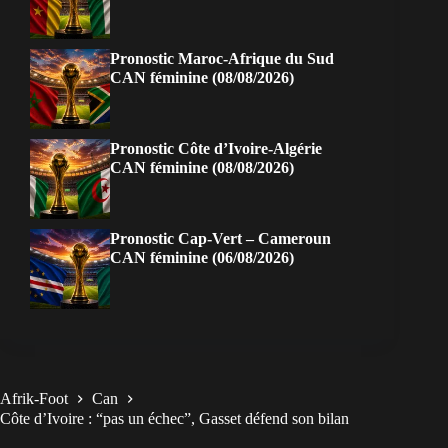
Pronostic Maroc-Afrique du Sud
CAN féminine (08/08/2026)
Pronostic Côte d’Ivoire-Algérie
CAN féminine (08/08/2026)
Pronostic Cap-Vert – Cameroun
CAN féminine (06/08/2026)
Afrik-Foot
Can
Côte d’Ivoire : “pas un échec”, Gasset défend son bilan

* **Exercise aim**
Gather each line in the data that holds the string "Pronostic".

* **Answer to this exercise**
Pronostic Maroc-Afrique du Sud
Pronostic Côte d’Ivoire-Algérie
Pronostic Cap-Vert – Cameroun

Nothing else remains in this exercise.